→ What is required
Starting at the top of the entries below, print each line exactly until the line with "consecutivos, nueve jornadas" has been printed too.

##### Information #####

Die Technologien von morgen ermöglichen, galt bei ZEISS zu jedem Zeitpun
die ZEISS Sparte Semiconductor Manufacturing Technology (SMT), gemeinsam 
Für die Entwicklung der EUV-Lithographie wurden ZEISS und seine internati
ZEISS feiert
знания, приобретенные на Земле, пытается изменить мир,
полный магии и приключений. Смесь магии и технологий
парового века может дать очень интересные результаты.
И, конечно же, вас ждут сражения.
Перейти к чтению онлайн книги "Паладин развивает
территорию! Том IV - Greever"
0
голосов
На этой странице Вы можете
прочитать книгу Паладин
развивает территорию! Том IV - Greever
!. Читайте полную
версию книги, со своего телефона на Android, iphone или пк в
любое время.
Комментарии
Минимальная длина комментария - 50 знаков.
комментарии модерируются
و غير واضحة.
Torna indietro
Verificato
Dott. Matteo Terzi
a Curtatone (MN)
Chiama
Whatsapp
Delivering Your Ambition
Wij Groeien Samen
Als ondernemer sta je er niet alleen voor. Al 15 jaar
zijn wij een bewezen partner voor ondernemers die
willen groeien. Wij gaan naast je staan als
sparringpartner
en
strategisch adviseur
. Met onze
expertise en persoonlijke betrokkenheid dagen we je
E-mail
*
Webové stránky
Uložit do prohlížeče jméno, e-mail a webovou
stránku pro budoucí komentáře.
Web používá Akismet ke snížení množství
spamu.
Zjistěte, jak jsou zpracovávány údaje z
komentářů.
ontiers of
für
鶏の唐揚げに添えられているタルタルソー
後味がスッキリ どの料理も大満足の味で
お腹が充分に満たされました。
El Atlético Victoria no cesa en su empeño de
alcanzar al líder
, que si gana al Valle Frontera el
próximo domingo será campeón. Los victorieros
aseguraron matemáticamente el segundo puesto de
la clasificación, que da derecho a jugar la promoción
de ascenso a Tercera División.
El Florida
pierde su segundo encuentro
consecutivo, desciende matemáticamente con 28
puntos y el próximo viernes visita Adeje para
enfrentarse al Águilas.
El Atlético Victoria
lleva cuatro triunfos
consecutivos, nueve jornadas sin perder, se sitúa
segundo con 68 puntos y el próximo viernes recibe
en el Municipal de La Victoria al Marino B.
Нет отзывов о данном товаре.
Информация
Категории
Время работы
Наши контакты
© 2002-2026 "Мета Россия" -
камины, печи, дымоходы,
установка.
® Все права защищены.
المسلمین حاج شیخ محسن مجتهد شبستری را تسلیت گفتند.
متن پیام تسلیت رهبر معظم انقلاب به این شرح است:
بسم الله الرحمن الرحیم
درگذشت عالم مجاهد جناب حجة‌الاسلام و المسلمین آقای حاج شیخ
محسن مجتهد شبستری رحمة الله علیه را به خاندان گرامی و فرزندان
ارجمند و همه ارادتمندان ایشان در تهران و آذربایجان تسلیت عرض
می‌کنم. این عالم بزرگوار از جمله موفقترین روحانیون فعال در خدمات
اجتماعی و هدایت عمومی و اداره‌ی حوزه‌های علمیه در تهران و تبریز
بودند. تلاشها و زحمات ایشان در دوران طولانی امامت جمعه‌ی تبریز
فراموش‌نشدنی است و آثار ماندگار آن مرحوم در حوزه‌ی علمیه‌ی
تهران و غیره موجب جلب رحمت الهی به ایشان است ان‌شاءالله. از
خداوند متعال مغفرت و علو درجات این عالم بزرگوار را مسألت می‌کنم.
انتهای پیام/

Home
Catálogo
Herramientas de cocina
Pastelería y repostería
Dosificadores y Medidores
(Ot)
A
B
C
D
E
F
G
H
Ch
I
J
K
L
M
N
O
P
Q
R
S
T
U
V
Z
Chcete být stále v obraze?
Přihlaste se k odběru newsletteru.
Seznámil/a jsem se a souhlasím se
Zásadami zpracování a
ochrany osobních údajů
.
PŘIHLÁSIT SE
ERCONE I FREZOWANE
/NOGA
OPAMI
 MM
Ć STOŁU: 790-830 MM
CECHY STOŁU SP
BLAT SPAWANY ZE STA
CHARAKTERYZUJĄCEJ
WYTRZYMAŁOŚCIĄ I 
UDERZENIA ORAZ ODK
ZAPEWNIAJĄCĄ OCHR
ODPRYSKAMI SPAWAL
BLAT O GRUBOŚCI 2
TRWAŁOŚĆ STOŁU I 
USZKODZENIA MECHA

#####

→ Written solution
Die Technologien von morgen ermöglichen, galt bei ZEISS zu jedem Zeitpun
die ZEISS Sparte Semiconductor Manufacturing Technology (SMT), gemeinsam 
Für die Entwicklung der EUV-Lithographie wurden ZEISS und seine internati
ZEISS feiert
знания, приобретенные на Земле, пытается изменить мир,
полный магии и приключений. Смесь магии и технологий
парового века может дать очень интересные результаты.
И, конечно же, вас ждут сражения.
Перейти к чтению онлайн книги "Паладин развивает
территорию! Том IV - Greever"
0
голосов
На этой странице Вы можете
прочитать книгу Паладин
развивает территорию! Том IV - Greever
!. Читайте полную
версию книги, со своего телефона на Android, iphone или пк в
любое время.
Комментарии
Минимальная длина комментария - 50 знаков.
комментарии модерируются
و غير واضحة.
Torna indietro
Verificato
Dott. Matteo Terzi
a Curtatone (MN)
Chiama
Whatsapp
Delivering Your Ambition
Wij Groeien Samen
Als ondernemer sta je er niet alleen voor. Al 15 jaar
zijn wij een bewezen partner voor ondernemers die
willen groeien. Wij gaan naast je staan als
sparringpartner
en
strategisch adviseur
. Met onze
expertise en persoonlijke betrokkenheid dagen we je
E-mail
*
Webové stránky
Uložit do prohlížeče jméno, e-mail a webovou
stránku pro budoucí komentáře.
Web používá Akismet ke snížení množství
spamu.
Zjistěte, jak jsou zpracovávány údaje z
komentářů.
ontiers of
für
鶏の唐揚げに添えられているタルタルソー
後味がスッキリ どの料理も大満足の味で
お腹が充分に満たされました。
El Atlético Victoria no cesa en su empeño de
alcanzar al líder
, que si gana al Valle Frontera el
próximo domingo será campeón. Los victorieros
aseguraron matemáticamente el segundo puesto de
la clasificación, que da derecho a jugar la promoción
de ascenso a Tercera División.
El Florida
pierde su segundo encuentro
consecutivo, desciende matemáticamente con 28
puntos y el próximo viernes visita Adeje para
enfrentarse al Águilas.
El Atlético Victoria
lleva cuatro triunfos
consecutivos, nueve jornadas sin perder, se sitúa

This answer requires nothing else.